The Indianapolis Colts out-toughed the Bears.
Sure, Rex Grossman was ineffective–and his meltdown in the 4th Quarter certainly sealed it–but the Indianapolis defense had something to do with that.
Sure, Devin Hester ran the opening kickoff for a touchdown and Manning threw an early interception–indeed, for the first quarter it appeared that my prediction was going to come to pass–but the Colts adjusted, tightened up on defense, and made the plays when they needed them.
The Bears defense played well, but they were on the field too long. Their offense couldn’t deliver any long drives, and the Colts dominated the time of possession.
This allowed the Colts to pull away in the second half. While the game was numerically close until the Colts ran back an interception for a touchdown, it wasn’t that close.
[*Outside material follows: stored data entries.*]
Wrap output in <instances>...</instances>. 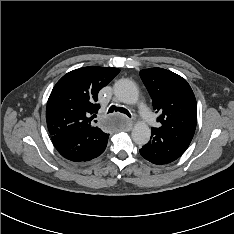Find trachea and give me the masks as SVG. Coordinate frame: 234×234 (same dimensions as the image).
I'll use <instances>...</instances> for the list:
<instances>
[{"instance_id":"1","label":"trachea","mask_w":234,"mask_h":234,"mask_svg":"<svg viewBox=\"0 0 234 234\" xmlns=\"http://www.w3.org/2000/svg\"><path fill=\"white\" fill-rule=\"evenodd\" d=\"M117 112L119 111L120 113H123V114H126L127 116L131 117L129 111L123 107H117L115 105H112L109 110H108V113H113V112Z\"/></svg>"}]
</instances>
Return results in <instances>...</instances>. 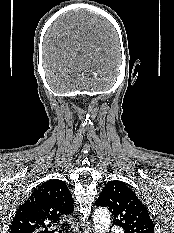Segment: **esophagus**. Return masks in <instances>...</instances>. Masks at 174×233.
Instances as JSON below:
<instances>
[{"mask_svg":"<svg viewBox=\"0 0 174 233\" xmlns=\"http://www.w3.org/2000/svg\"><path fill=\"white\" fill-rule=\"evenodd\" d=\"M80 233H94V230L91 226H85V227H82V230Z\"/></svg>","mask_w":174,"mask_h":233,"instance_id":"34e87169","label":"esophagus"}]
</instances>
Other than the two big plays–the Devin Hester kickoff return and the 52-yard run that set up their only offensive touchdown–the Bears had negligible offense. The Colts hurried Grossman, forced him out of the pocket, sacked him, caused fumbles, and just plain made him miserable.
The Colts offense responded to the Bears defense by relying on short plays and ball control. Result: lots of first downs, huge time of possession, and a systematic wearing down of the Bears defense.
The final score was 29-17, but the Colts gave away 7 points: a fumbled extra point, a Vinateri miss from 32 yards, and a refusal to kick a chip shot field goal with less than 2 minutes in the 4th quarter.
The Chicago offense managed only 10 points, only three more than the Indianapolis defense.
The victory was vindication for Peyton Manning and Tony Dungy. Manning will not go down among the ranks of Tarkenton, Marino, and Kelly as great quarterbacks who never won the Big Game.
Dungy had been criticized by many for being “soft”, not a top-flight coach. When Tampa Bay fired him, and brought in Jon Gruden–who delivered a Super Bowl–critics slammed Dungy for being an underperformer and Manning for being a choker. (Note: One could make the case that Gruden is overrated, given that he won the Super Bowl with the team that Dungy built, and has done nothing since that win).
Manning shed that label this year. The road to Miami included wins against Kansas City, the killer Baltimore defense, and New England. In beating the Ravens, the Patriots, and the Bears, Manning conquered three of the most physical defenses in the game.
As for Dungy? His much-maligned defense won 4 straight games against some top-notch running teams. The Bears offense never had a chance to breathe. He kept his team from self-destructing after those early setbacks, and the Colts were well in control by halftime.
Dungy may not go down as one of the great coaches in NFL history, but–for all his stoicism–I defy anyone to suggest that he has any less “piss and vinegar” than Mike Ditka. He absorbed a horrible loss–the suicide of his son–on top of every criticism from the naysayers, and still coached a great season.
When the Colts lost a few games near the end of the season, Dungy righted the ship.
When the Colts were down 21-3 against the Pats–and on the verge of an early blowout in Chicago–Manning found his bearings and delivered the plays when he needed them.
Dungy and Manning did exactly what champions do.